Wie bei einem Film von Pixar üblich ist die Animation wieder hervorragend gelungen. Dabei ist neben der technischen Brillanz vor allem der Detailreichtum hervorzuheben. Dies gilt sowohl für das Nebeneinander der technischen und magischen Welt als auch für die kleinen Gimmicks, die die Szenen bevölkern, z.B. wenn die winzigen Elfen als Rocker gemeinsam auf Motorrädern fahren und an der Raststätte die Chipsvorräte mitgehen lassen. Auch ein aus Steinen entstehender Drache ist sicher einer der Highlights.

"Onward: Keine halben Sachen" ist aber nicht nur ein Animationsfilm voller Gags, sondern er entwickelt sich gegen Ende sehr viel komplexer als gedacht. Dabei entfaltet sich zwischen den ungleichen Brüdern und dem halben Vater eine tolle Dynamik und vor allem bei Ian eine Einsicht, die wunderbare persönliche Momente zeigt. Hier trifft der Film mitten ins Herz.

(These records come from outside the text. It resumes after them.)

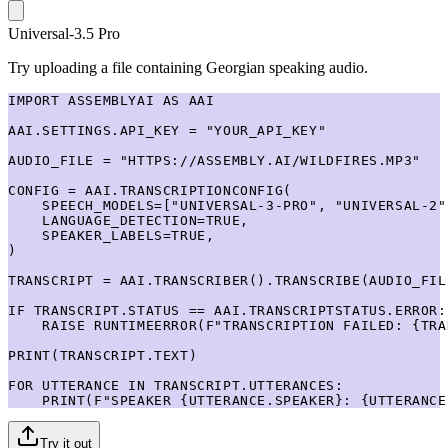
Universal-3.5 Pro
Try uploading a file containing Georgian speaking audio.
IMPORT ASSEMBLYAI AS AAI

AAI.SETTINGS.API_KEY = "YOUR_API_KEY"

AUDIO_FILE = "HTTPS://ASSEMBLY.AI/WILDFIRES.MP3"

CONFIG = AAI.TRANSCRIPTIONCONFIG(

    SPEECH_MODELS=["UNIVERSAL-3-PRO", "UNIVERSAL-2"]
    LANGUAGE_DETECTION=TRUE,

    SPEAKER_LABELS=TRUE,

)

TRANSCRIPT = AAI.TRANSCRIBER().TRANSCRIBE(AUDIO_FIL
IF TRANSCRIPT.STATUS == AAI.TRANSCRIPTSTATUS.ERROR:

    RAISE RUNTIMEERROR(F"TRANSCRIPTION FAILED: {TRA
PRINT(TRANSCRIPT.TEXT)

FOR UTTERANCE IN TRANSCRIPT.UTTERANCES:

    PRINT(F"SPEAKER {UTTERANCE.SPEAKER}: {UTTERANCE
Try it out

Insgesamt ist "Onward" nicht unbedingt Pixars bester Film, aber die meisten Gags sitzen und das Tempo ist für einen Kinderfilm gerade passend. Auch wenn die Nebenfiguren mit Ausnahme des Szenendiebs Mantikor nicht so gut ausgearbeitet sind, ist doch eine Komödie voller Spannung, Witz und Emotionalität gelungen. Dies alles macht den clever geschriebenen und wunderbar animierten Fantasyfilm für die ganze Familie unbedingt sehenswert.

Foto: Ian (Tom Holland) und Barley (Chris Pratt) © Walt Disney Studio Motion Pictures GmbH

Info:
Onward: Keine halben Sachen (USA 2020)
Originaltitel: Onward
Genre: Animation, Abenteuer, Fantasy, Komödie
Filmlänge: 103 Min.
Regie: Dan Scanlon
Drehbuch: Dan Scanlon, Jason Headley, Keith Bunin
Englische Sprecher: Tom Holland, Chris Pratt, Julia Louis-Dreyfus, Octavia Spencer, Mel Rodriguez, Lena Waithe, Ali Wong, Grey Griffin, Tracey Ullman, Wilmer Valderrama u.a.
Deutsche Sprecher: Annette Frier u.a.